The Trump real estate business, centered mainly on Donald Trump itself, involved Roger Stone, Paul Manafort,and others. There are allegations of connections between Trump and the mob, sufficient to get at least one project denied in 1987. Manafort and Stone had long time connections with Russian interests and individuals, going way back in time, and there were numerous Trump-family-Russian deals over a long period of time, not just recently.

Deutche Bank, which apparently has served as a Russian Oligarch money laundering facility, took on Trump's business as far back as 1998, when Trump started to run out of places to borrow money. Subsequently, the Russian state owned bank, Putin's personal facility bailed the troubled Trump enterprise out of at least one financial hole.

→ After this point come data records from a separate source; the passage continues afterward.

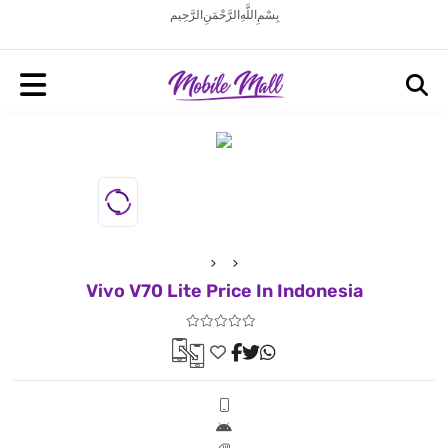
بِسْمِ اللَّهِ الرَّحْمَنِ الرَّحِيم
Vivo V70 Lite Price In Indonesia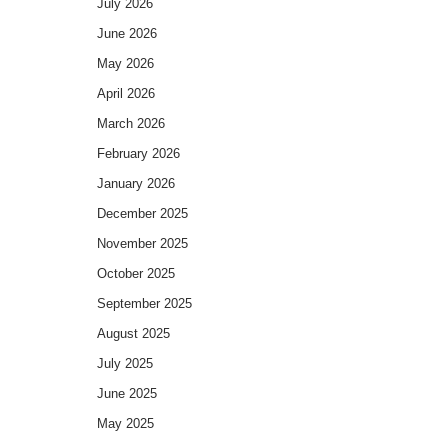
July 2026
June 2026
May 2026
April 2026
March 2026
February 2026
January 2026
December 2025
November 2025
October 2025
September 2025
August 2025
July 2025
June 2025
May 2025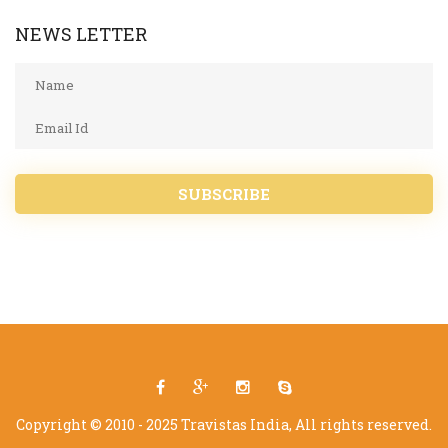
NEWS LETTER
SUBSCRIBE
Copyright © 2010 - 2025 Travistas India, All rights reserved.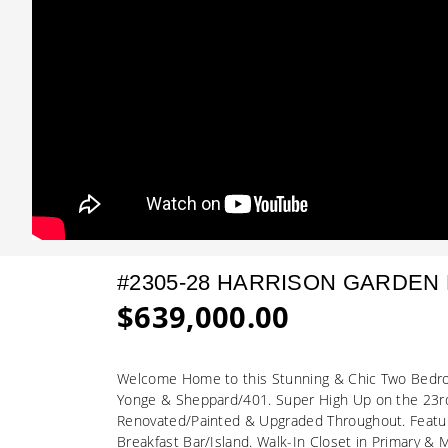
#2305-28 HARRISON GARDEN
$639,000.00
Welcome Home to this Stunning & Chic Two Bedroo
Yonge & Sheppard/401. Super High Up on the 23rd
Renovated/Painted & Upgraded Throughout. Featur
Breakfast Bar/Island. Walk-In Closet in Primary &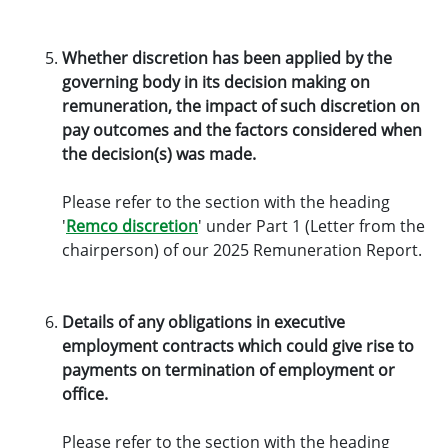
Whether discretion has been applied by the
governing body in its decision making on
remuneration, the impact of such discretion on
pay outcomes and the factors considered when
the decision(s) was made.
Please refer to the section with the heading
'
Remco discretion
' under Part 1 (Letter from the
chairperson) of our 2025 Remuneration Report.
Details of any obligations in executive
employment contracts which could give rise to
payments on termination of employment or
office.
Please refer to the section with the heading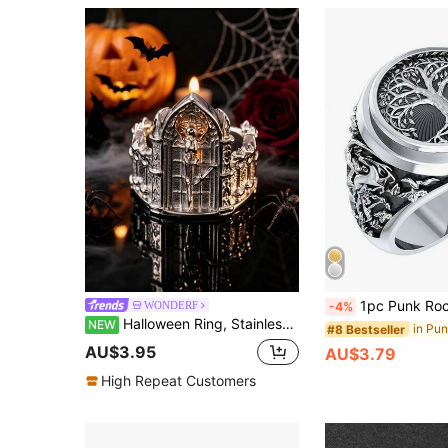
1pc Punk Rock Tree Of Life Design Ri
WONDERF
-4%
Halloween Ring, Stainless Steel Cast Dancing Skeleton Finger Ring, Gothic Style Jewelry, Holiday Gift
NEW
#8 Bestseller
AU$3.95
AU$3.79
High Repeat Customers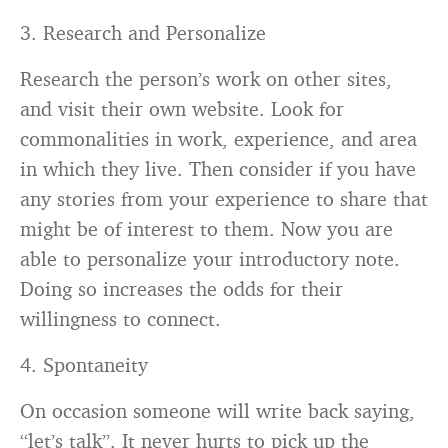
3. Research and Personalize
Research the person’s work on other sites,
and visit their own website. Look for
commonalities in work, experience, and area
in which they live. Then consider if you have
any stories from your experience to share that
might be of interest to them. Now you are
able to personalize your introductory note.
Doing so increases the odds for their
willingness to connect.
4. Spontaneity
On occasion someone will write back saying,
“let’s talk”. It never hurts to pick up the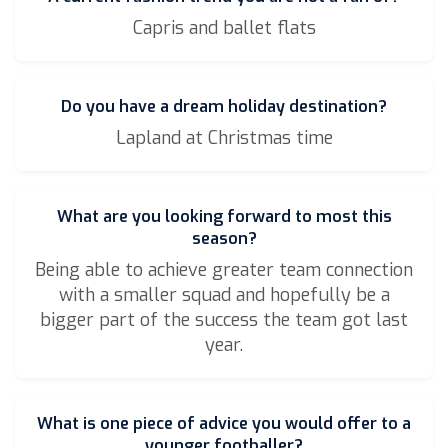
Capris and ballet flats
Do you have a dream holiday destination?
Lapland at Christmas time
What are you looking forward to most this
season?
Being able to achieve greater team connection
with a smaller squad and hopefully be a
bigger part of the success the team got last
year.
What is one piece of advice you would offer to a
younger footballer?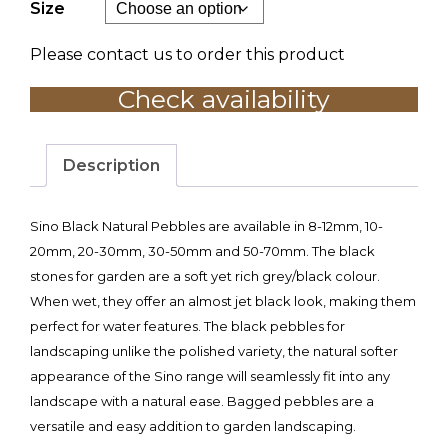
Size
Please contact us to order this product
Check availability
Description
Sino Black Natural Pebbles are available in 8-12mm, 10-
20mm, 20-30mm, 30-50mm and 50-70mm. The black
stones for garden are a soft yet rich grey/black colour.
When wet, they offer an almost jet black look, making them
perfect for water features. The black pebbles for
landscaping unlike the polished variety, the natural softer
appearance of the Sino range will seamlessly fit into any
landscape with a natural ease. Bagged pebbles are a
versatile and easy addition to garden landscaping.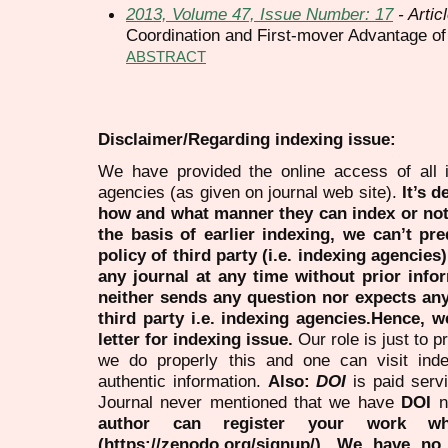
2013, Volume 47, Issue Number: 17
- Artic
Coordination and First-mover Advantage o
ABSTRACT
Disclaimer/Regarding indexing issue:
We have provided the online access of all 
agencies (as given on journal web site).
It’s 
how and what manner they can index or no
the basis of earlier indexing, we can’t pre
policy of third party (i.e. indexing agencies
any journal at any time without prior infor
neither sends any question nor expects an
third party i.e. indexing agencies.Hence, we
letter for indexing issue.
Our role is just to 
we do properly this and one can visit ind
authentic information.
Also:
DOI
is paid serv
Journal never mentioned that we have
DOI
n
author can register your work wh
(https://zenodo.org/signup/). We have no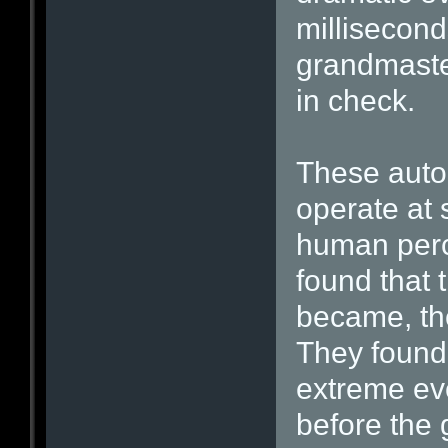
millisecond
grandmaster
in check.
These aut
operate at 
human perc
found that 
became, th
They found 
extreme ev
before the 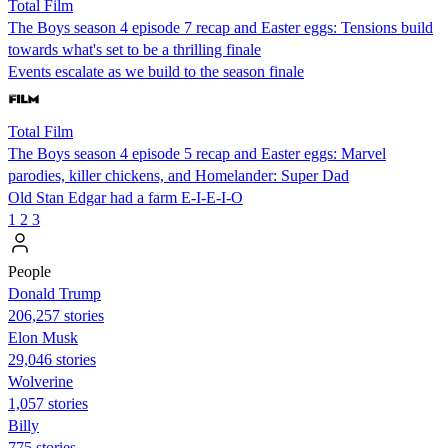
Total Film
The Boys season 4 episode 7 recap and Easter eggs: Tensions build
towards what's set to be a thrilling finale
Events escalate as we build to the season finale
Total Film
The Boys season 4 episode 5 recap and Easter eggs: Marvel
parodies, killer chickens, and Homelander: Super Dad
Old Stan Edgar had a farm E-I-E-I-O
1
2
3
People
Donald Trump
206,257 stories
Elon Musk
29,046 stories
Wolverine
1,057 stories
Billy
775 stories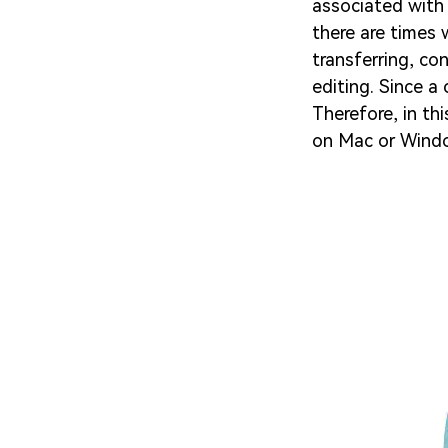
associated with 
there are times 
transferring, co
editing. Since a 
Therefore, in thi
on Mac or Windo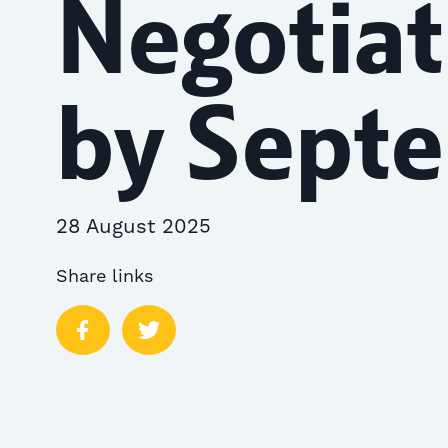
Negotiat
by Sept
28 August 2025
Share links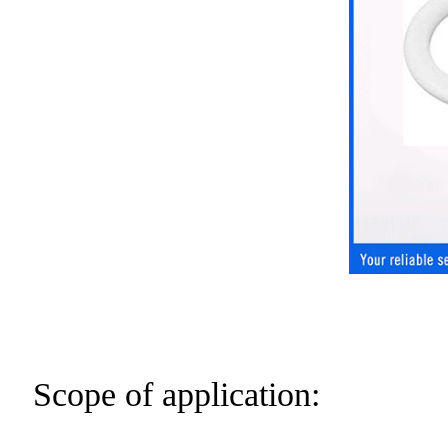
Scope of application: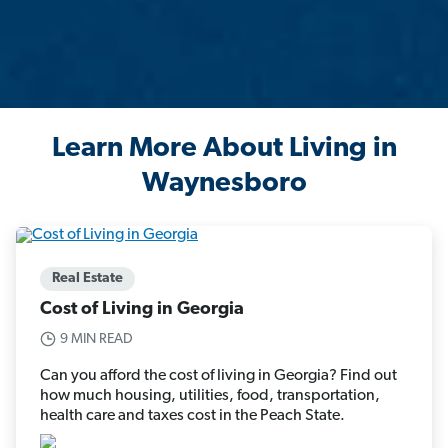
Learn More About Living in
Waynesboro
Real Estate
Cost of Living in Georgia
9 MIN READ
Can you afford the cost of living in Georgia? Find out
how much housing, utilities, food, transportation,
health care and taxes cost in the Peach State.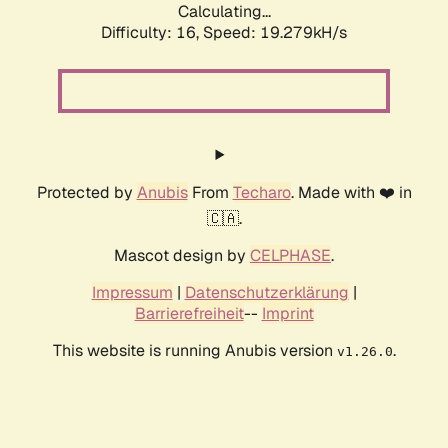
Calculating...
Difficulty: 16,
Speed: 19.279kH/s
Protected by
Anubis
From
Techaro
. Made with ❤️ in
🇨🇦.
Mascot design by
CELPHASE
.
Impressum
|
Datenschutzerklärung
|
Barrierefreiheit
--
Imprint
This website is running Anubis version
.
v1.26.0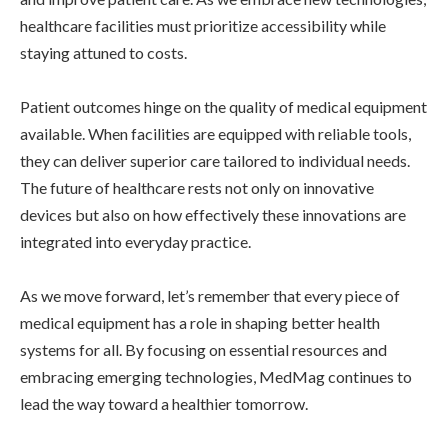
healthcare facilities must prioritize accessibility while
staying attuned to costs.
Patient outcomes hinge on the quality of medical equipment
available. When facilities are equipped with reliable tools,
they can deliver superior care tailored to individual needs.
The future of healthcare rests not only on innovative
devices but also on how effectively these innovations are
integrated into everyday practice.
As we move forward, let’s remember that every piece of
medical equipment has a role in shaping better health
systems for all. By focusing on essential resources and
embracing emerging technologies, MedMag continues to
lead the way toward a healthier tomorrow.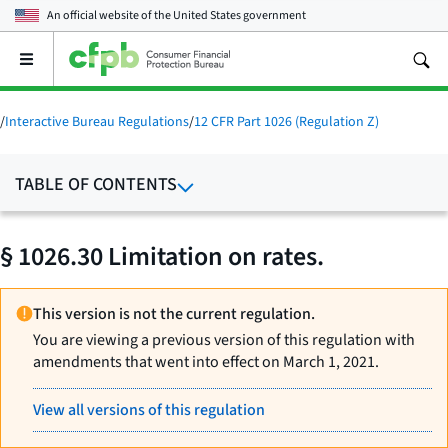
An official website of the
United States government
Open
the
main
menu
/
Interactive Bureau Regulations
/
12 CFR Part 1026 (Regulation Z)
TABLE OF CONTENTS
§ 1026.30 Limitation on rates.
This version is not the current regulation.
You are viewing a previous version of this regulation with
amendments that went into effect on March 1, 2021.
View all versions of this regulation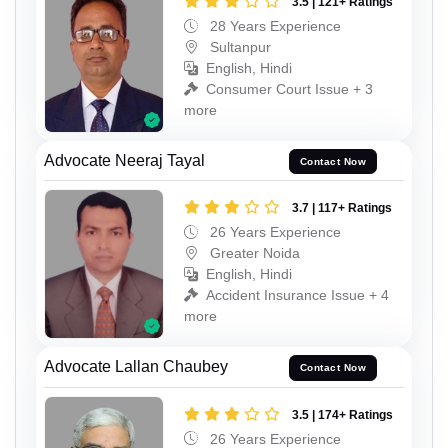
3.5 | 121+ Ratings
28 Years Experience
Sultanpur
English, Hindi
Consumer Court Issue + 3
more
Advocate Neeraj Tayal
Contact Now
3.7 | 117+ Ratings
26 Years Experience
Greater Noida
English, Hindi
Accident Insurance Issue + 4
more
Advocate Lallan Chaubey
Contact Now
3.5 | 174+ Ratings
26 Years Experience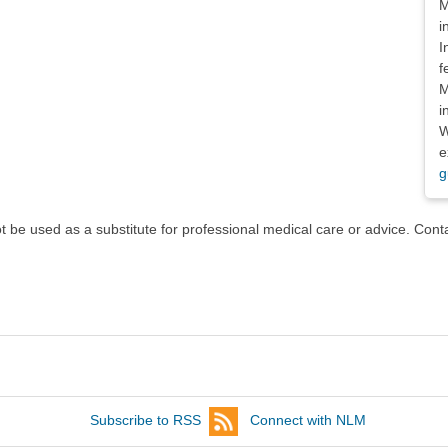
M
i
I
f
M
i
W
e
g
ot be used as a substitute for professional medical care or advice. Cont
Subscribe to RSS
Connect with NLM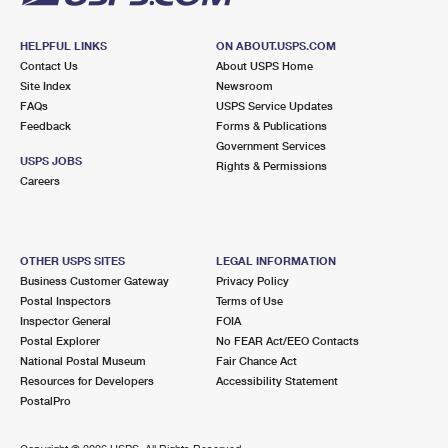
HELPFUL LINKS
ON ABOUT.USPS.COM
Contact Us
About USPS Home
Site Index
Newsroom
FAQs
USPS Service Updates
Feedback
Forms & Publications
Government Services
USPS JOBS
Rights & Permissions
Careers
OTHER USPS SITES
LEGAL INFORMATION
Business Customer Gateway
Privacy Policy
Postal Inspectors
Terms of Use
Inspector General
FOIA
Postal Explorer
No FEAR Act/EEO Contacts
National Postal Museum
Fair Chance Act
Resources for Developers
Accessibility Statement
PostalPro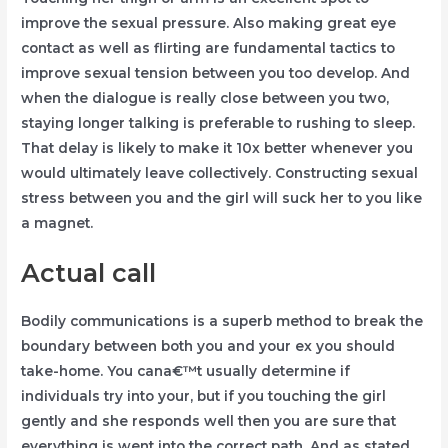
improve the sexual pressure. Also making great eye
contact as well as flirting are fundamental tactics to
improve sexual tension between you too develop. And
when the dialogue is really close between you two,
staying longer talking is preferable to rushing to sleep.
That delay is likely to make it 10x better whenever you
would ultimately leave collectively. Constructing sexual
stress between you and the girl will suck her to you like
a magnet.
Actual call
Bodily communications is a superb method to break the
boundary between both you and your ex you should
take-home. You cana€™t usually determine if
individuals try into your, but if you touching the girl
gently and she responds well then you are sure that
everything is went into the correct path. And as stated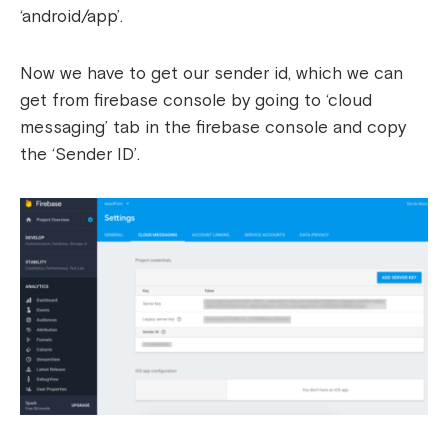
‘android/app’.
Now we have to get our sender id, which we can
get from firebase console by going to ‘cloud
messaging’ tab in the firebase console and copy
the ‘Sender ID’.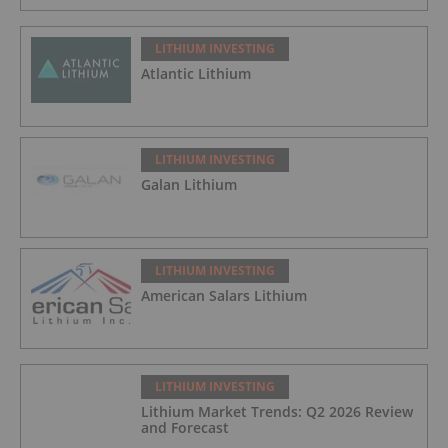
LITHIUM INVESTING
Atlantic Lithium
LITHIUM INVESTING
Galan Lithium
LITHIUM INVESTING
American Salars Lithium
LITHIUM INVESTING
Lithium Market Trends: Q2 2026 Review
and Forecast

Carter Page, Jeff Sessions, Michael Flynn, and several others are relative newcomers to the drama, and because their involvement and possible activities is both recent and confused, it is easy to miss the forest for the trees.

The short version is this. According to this entirely hypothetical model, Trump was involved with a wide range of shady characters doing shady deals for decades. Putin and his Oligarch friends were involved with a wide range of shady characters doing shady deals for decades. There was significant overlap between the two groups.

Somewhere along the way, Putin, with Manafort's help, started to become increasingly engaged in messing with the politics of other countries, and at some point developed, or came upon, a method of using emerging social media to hack elections. It was probably not difficult for Putin to make the shift from collecting American billionaires to using one of them specifically, Trump, to develop a US presidential campaign, on the off chance that this could disrupt American politics, back around 2015. It was then not too difficult to take the next step, realizing that Trump might actually win, to hack the election and put a man he had worked with, indirectly and possibly directly, and on whom (we hypothesize) he held considerable Kompromat, in the white house.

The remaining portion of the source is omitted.